Trend Alert: Lava Grills at Coco Asian Bistro
There are two main reasons to visit The Harbor Shops on 17th Street in Fort Lauderdale: A) to stock up at Total Wine and B) to dive headfirst into the red bean and coconut sticky rice dessert from Coco Asian Bistro, the shopping plaza's chic, pan-Asian restaurant. The extensive menu is anchored with classic Thai dishes like Panang Curry and Pad Thai as well as sushi and other Japanese dishes. Coco Asian Bistro opened just six years ago, yet according to owner, chef, and Thai native Mike Ponluang, the restaurant is due for a facelift -- or at least the restaurant equivalent of injectables.

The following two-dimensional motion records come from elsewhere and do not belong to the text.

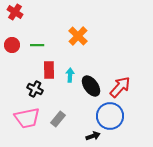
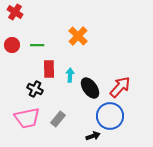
red rectangle: moved 1 px up
black ellipse: moved 1 px left, 2 px down
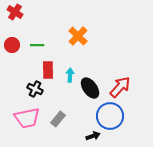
red rectangle: moved 1 px left, 1 px down
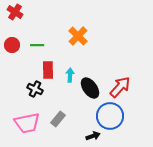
pink trapezoid: moved 5 px down
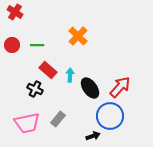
red rectangle: rotated 48 degrees counterclockwise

Ponluang is no stranger to the restaurant industry. He first began cooking as a youngster back in Thailand where he and his father, a school teacher, would prepare simple dishes like noodles and papaya salad to sell at local festivals. During the Vietnam War, he worked in a hotel kitchen that catered to high-ranking American military officers who wanted a taste of home, often requesting traditional American dishes.
Today, in addition to owning Coco Asian Bistro, Ponluang has another restaurant, Mama Asian Noodle, in the Coconut Creek Promenade. His first restaurant, Thai Pepper in Coral Springs,had a sixteen year run. He describes Coco Asian's menu as European-style cooking with Thai flavors.
|Photo: Misha Grosvenor|
|Thai Beef Roll|
Coco Asian Bistro's extensive menu will feature several new items including more seafood, fresh lobster, and tabletop lava stone grills. Lava stone grills, though not a new cooking concept, are growing in popularity at restaurants in the UK and Australia. Now they are starting to pick up steam here in the U.S., mainly on the west coast. Similar to the charcoal tabletop grills used for Korean barbecue, individual grills, either filled with small hot lava stones, or one stone slab, are placed on the table along with a plate of sliced meat which diners can cook to their liking. Benefits of lava stone cooking include using less oil and retaining the meat's natural juices.
When asked why he is making changes so soon, Ponluang chuckles and said that every five years or so he starts to get the itch and change things up a bit. We know what you're thinking, but don't worry -- the coconut sticky rice isn't going anywhere.